──────── Data supplied
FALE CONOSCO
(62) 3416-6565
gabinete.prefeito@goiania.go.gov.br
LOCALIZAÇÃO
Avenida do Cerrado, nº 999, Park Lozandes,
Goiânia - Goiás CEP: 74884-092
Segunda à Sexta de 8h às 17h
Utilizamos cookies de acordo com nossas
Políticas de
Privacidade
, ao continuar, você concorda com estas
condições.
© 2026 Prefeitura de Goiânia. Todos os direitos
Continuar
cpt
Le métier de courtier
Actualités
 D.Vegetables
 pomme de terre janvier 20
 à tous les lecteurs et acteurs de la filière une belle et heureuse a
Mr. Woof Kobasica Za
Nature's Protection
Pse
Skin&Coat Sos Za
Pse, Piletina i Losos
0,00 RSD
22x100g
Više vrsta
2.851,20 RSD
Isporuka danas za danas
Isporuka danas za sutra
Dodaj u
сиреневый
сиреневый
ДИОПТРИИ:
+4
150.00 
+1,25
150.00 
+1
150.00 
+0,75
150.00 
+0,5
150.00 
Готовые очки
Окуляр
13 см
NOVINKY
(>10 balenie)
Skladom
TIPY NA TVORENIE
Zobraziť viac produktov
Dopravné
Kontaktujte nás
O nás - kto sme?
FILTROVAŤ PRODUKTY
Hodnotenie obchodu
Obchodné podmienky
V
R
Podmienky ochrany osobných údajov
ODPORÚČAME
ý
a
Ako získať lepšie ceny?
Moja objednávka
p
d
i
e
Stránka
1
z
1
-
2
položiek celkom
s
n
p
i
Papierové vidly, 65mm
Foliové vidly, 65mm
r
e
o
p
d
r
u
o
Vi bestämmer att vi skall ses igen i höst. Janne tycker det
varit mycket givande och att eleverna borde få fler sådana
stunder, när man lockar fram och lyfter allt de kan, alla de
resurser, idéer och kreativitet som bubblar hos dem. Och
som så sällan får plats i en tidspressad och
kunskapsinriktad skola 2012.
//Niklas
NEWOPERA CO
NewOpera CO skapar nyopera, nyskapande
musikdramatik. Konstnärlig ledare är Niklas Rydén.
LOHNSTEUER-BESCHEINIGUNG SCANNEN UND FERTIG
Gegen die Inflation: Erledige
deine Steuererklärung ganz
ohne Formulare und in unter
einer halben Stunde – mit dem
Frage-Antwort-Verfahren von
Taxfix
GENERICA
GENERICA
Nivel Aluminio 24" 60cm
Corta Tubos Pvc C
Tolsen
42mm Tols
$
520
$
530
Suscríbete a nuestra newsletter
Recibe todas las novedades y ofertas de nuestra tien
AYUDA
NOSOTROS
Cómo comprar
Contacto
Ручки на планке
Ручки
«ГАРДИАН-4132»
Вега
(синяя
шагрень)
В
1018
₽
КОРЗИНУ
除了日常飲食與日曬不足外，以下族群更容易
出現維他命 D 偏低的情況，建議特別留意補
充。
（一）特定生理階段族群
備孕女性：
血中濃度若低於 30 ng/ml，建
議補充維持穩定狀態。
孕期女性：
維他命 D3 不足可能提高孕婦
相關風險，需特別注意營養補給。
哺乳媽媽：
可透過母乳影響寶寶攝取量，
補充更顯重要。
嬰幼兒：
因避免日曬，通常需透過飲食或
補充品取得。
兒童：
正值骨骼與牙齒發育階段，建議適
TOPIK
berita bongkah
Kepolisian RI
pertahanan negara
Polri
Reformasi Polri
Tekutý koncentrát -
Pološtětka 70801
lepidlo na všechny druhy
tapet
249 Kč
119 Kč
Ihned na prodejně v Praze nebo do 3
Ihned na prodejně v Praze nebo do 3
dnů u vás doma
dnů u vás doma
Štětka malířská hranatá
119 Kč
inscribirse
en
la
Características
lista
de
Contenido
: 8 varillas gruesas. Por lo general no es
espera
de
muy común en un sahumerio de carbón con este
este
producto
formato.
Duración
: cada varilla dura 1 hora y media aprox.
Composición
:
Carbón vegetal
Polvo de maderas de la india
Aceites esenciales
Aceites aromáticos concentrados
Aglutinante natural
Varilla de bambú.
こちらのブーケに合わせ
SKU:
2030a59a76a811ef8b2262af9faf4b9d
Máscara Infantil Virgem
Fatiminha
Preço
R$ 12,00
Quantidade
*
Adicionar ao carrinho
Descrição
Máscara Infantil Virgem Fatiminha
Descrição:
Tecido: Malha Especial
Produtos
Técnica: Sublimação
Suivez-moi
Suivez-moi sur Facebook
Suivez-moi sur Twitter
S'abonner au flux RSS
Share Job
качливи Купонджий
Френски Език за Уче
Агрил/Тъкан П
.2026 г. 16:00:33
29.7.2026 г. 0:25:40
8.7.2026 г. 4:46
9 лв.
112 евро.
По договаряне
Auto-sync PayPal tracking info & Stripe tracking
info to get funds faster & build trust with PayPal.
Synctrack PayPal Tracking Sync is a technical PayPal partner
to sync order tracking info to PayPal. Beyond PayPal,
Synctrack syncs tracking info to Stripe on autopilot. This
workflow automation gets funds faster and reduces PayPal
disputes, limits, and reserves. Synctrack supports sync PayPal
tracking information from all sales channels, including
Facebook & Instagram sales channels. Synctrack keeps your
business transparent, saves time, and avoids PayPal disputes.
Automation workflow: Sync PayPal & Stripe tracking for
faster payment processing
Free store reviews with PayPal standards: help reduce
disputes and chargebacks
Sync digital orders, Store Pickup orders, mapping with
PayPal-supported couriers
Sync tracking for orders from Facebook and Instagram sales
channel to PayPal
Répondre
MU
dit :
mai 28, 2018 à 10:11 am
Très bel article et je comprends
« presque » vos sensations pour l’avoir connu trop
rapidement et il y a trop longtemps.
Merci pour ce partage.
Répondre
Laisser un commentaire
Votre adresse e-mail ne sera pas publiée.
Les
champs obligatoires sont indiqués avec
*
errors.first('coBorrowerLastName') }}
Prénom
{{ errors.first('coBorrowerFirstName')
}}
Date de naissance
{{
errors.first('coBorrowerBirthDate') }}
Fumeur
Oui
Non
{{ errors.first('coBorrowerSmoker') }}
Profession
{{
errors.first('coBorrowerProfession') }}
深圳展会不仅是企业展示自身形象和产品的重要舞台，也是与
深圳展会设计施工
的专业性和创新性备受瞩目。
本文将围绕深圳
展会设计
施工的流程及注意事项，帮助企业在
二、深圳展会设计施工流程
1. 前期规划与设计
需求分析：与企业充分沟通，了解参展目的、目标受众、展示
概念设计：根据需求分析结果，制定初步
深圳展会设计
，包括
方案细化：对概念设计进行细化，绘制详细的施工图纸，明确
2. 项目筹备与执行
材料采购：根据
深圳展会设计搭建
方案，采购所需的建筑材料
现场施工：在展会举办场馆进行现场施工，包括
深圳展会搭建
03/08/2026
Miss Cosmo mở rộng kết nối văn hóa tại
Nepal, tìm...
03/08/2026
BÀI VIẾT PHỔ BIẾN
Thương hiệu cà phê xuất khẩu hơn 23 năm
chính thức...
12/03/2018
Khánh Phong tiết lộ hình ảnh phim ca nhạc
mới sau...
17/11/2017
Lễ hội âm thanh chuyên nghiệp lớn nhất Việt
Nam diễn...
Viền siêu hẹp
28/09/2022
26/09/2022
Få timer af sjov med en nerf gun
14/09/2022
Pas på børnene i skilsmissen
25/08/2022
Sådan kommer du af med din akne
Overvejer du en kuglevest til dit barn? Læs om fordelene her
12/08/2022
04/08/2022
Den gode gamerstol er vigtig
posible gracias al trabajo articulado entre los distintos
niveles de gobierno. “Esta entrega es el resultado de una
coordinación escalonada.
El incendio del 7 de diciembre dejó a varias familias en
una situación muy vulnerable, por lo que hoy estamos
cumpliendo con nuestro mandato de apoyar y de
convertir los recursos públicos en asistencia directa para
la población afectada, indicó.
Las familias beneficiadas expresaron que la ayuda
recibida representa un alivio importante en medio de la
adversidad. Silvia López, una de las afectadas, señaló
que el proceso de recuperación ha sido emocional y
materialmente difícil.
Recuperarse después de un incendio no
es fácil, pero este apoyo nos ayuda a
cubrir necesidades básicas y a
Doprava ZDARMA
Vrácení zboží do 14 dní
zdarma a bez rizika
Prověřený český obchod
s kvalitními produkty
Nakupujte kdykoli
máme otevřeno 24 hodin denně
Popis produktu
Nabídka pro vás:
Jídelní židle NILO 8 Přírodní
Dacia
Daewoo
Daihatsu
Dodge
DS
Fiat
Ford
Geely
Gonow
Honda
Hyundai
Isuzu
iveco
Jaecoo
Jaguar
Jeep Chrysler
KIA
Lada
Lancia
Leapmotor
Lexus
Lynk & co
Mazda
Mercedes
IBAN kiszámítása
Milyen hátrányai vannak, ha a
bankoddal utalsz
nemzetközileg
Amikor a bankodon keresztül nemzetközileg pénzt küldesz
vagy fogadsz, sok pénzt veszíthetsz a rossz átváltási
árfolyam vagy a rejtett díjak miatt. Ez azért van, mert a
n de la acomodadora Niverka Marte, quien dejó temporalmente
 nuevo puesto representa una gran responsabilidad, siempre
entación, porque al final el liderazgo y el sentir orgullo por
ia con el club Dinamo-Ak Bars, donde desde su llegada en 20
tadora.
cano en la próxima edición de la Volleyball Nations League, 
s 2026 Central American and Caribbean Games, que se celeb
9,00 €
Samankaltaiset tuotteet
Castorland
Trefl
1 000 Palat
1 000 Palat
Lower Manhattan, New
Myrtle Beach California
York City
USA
────────────────
### What you will do
From the entries above, select each line containing the string "channels".

### Response
tracking information from all sales channels, including
Facebook & Instagram sales channels. Synctrack keeps your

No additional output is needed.